6. Storage (Local/Cloud)
Data management is a challenge in an IoT system because of the three Vs of the data – Variety, Velocity, and Volume. Individual sensors and devices are generating data in different (even unrelated) formats, often at high velocity (e.g., in industrial environments, traffic management, etc.). The overall volume of the data generated is huge because of the large number of sensors and devices in the IoT system. (As an aside, the fourth V of the data – Veracity – needs to be handled at the data capture point such as a sensor interface.)
To be effective, this data needs to be processed at (near) real-time speeds. In addition to this, it may also need to be stored at different stages of processing, like raw data that comes from the sensors for historic reasons, preprocessed data, results of analytics, etc.
All these requirements need to be considered while selecting a database for an IoT system. Often, a combination of different databases is used in order to get the required functionality with satisfactory performance, e.g., NoSQL databases for fast data ingestion (to handle the velocity) and HDFS/Hadoop for handling the large volume processing in an offline manner. Such an approach increases the complexity of the system.
7. Analytics (Local/Cloud)
A key component in the pipeline is the analytics engine, which, like the databases, needs to be able to handle the three Vs of data, in real-time or near-real-time. It should have the ability to process continuous streams of data and calculate rolling metrics, aggregate statistics, event correlation, trend analysis, predictive analysis, etc. There are various open-source alternatives to choose from (e.g., Apache Storm, Apache Spark).
8. User Interface (UI) (Local/Cloud)
All this data won’t do any good if people can’t easily visualize and then act on it. So the user interface is a must. It provides the ability to peek into the happenings, set rules for actions, etc.
The user interface can be implemented either as web applications or as apps for mobile or desktop platforms (Android, iOS, Windows).

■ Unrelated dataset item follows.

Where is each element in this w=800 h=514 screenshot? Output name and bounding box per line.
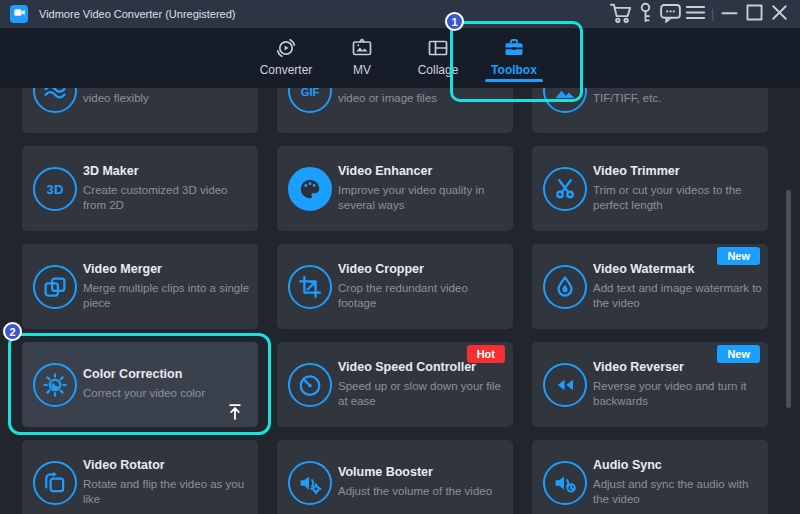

9. Applications (Local/Cloud)
Applications use the data and insights extracted by the analytics engine to realize the true value of the end-to-end IoT pipeline. The significance lies in the actions executed by the application. For example, an application for industrial IoT can help improve operational efficiency, or avoid downtime by predicting failures and suggesting preventive maintenance in advance. An application for smart city traffic management could alert authorities about congestions, adjust traffic signal timings dynamically to smooth out the traffic flow, and inform commuters to avoid congested roads.
Such applications might be stand-alone applications specifically designed for desktop or mobile platforms, or they could be tightly coupled with the given IoT environment for specific cases, like in industrial monitoring and control systems.